* _WHAT THE TASK REQUIRES_:
Your answer should hold the data exactly as given, minus any picture.

= = = =

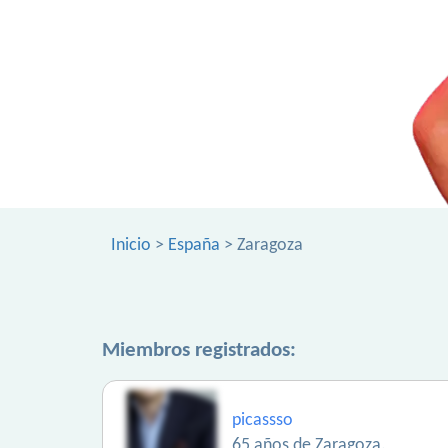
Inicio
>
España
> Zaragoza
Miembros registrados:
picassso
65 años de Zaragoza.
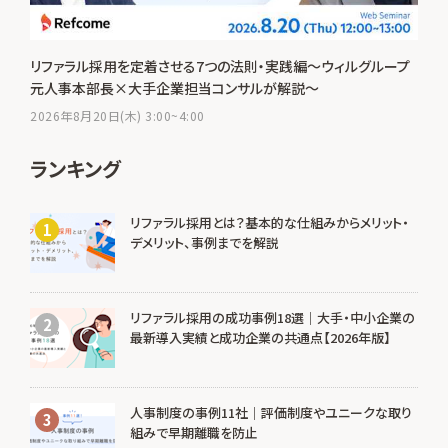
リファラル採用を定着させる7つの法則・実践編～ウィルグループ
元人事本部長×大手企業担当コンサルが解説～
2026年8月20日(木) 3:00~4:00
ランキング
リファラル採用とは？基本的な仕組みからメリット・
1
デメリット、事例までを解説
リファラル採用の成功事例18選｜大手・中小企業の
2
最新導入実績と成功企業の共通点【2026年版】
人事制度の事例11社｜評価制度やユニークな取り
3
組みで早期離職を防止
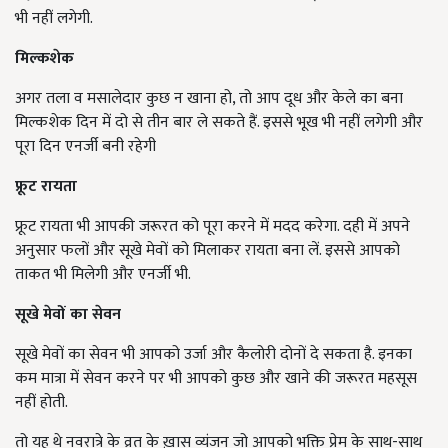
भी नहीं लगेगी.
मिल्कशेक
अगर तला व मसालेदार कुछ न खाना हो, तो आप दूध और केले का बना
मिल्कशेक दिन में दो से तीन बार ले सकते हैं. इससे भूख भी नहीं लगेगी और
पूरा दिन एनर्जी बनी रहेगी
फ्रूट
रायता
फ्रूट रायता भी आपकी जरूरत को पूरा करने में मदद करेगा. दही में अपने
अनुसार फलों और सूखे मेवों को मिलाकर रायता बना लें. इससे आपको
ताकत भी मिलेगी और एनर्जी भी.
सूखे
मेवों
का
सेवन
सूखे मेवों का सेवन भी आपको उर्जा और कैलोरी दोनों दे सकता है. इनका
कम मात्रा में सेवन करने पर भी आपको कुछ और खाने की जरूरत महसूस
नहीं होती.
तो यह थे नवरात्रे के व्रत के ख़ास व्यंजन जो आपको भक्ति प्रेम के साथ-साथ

= = = =

* _YOUR RESPONSE_:
Inicio
>
España
> Zaragoza
Miembros registrados:
picassso
65 años de Zaragoza.
リファラル採用を定着させる7つの法則・実践編～ウィルグループ
元人事本部長×大手企業担当コンサルが解説～
2026年8月20日(木) 3:00~4:00
ランキング
リファラル採用とは？基本的な仕組みからメリット・
1
デメリット、事例までを解説
リファラル採用の成功事例18選｜大手・中小企業の
2
最新導入実績と成功企業の共通点【2026年版】
人事制度の事例11社｜評価制度やユニークな取り
3
組みで早期離職を防止
भी नहीं लगेगी.
मिल्कशेक
अगर तला व मसालेदार कुछ न खाना हो, तो आप दूध और केले का बना
मिल्कशेक दिन में दो से तीन बार ले सकते हैं. इससे भूख भी नहीं लगेगी और
पूरा दिन एनर्जी बनी रहेगी
फ्रूट
रायता
फ्रूट रायता भी आपकी जरूरत को पूरा करने में मदद करेगा. दही में अपने
अनुसार फलों और सूखे मेवों को मिलाकर रायता बना लें. इससे आपको
ताकत भी मिलेगी और एनर्जी भी.
सूखे
मेवों
का
सेवन
सूखे मेवों का सेवन भी आपको उर्जा और कैलोरी दोनों दे सकता है. इनका
कम मात्रा में सेवन करने पर भी आपको कुछ और खाने की जरूरत महसूस
नहीं होती.
तो यह थे नवरात्रे के व्रत के ख़ास व्यंजन जो आपको भक्ति प्रेम के साथ-साथ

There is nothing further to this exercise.